Dopo le vive proteste da parte dell’industria di settore su cui già pesano anni di difficoltà legati al calo dei consumi, agli scarsi raccolti e all’”invasione” dello sfuso cileno, il presidente Mauricio Macri ha incontrato Alfredo Cornejo, governatore di Mendoza (la Provincia è la più importante regione di produzione vinicola dell’Argentina). Il colloquio tra i due politici, avvenuto lo scorso 9 novembre, sembra aver portato a un’inversione di rotta (lo si legge su Reuters e sul quotidiano argentino La Nation), tanto che Marci ha dichiarato che la proposta di tassazione sul vino non andrà al Congresso e che il suo governo scommette sul futuro dell’industria del vino.

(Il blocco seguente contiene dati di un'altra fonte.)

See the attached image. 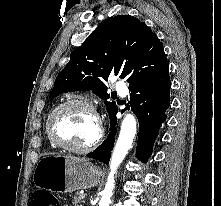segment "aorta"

Le dichiarazioni del presidente sembrano però non placare del tutto il malcontento. In un comunicato dell’11 novembre Bodegas Argentina denuncia che l’ipotesi di introdurre una tassa su vino e spumanti è basata sull’erronea convinzione che il vino sia un prodotto non salutare, rivendicando l’importanza del vino per l’economia del paese e l’impegno dell’industri di settore per un consumo responsabile.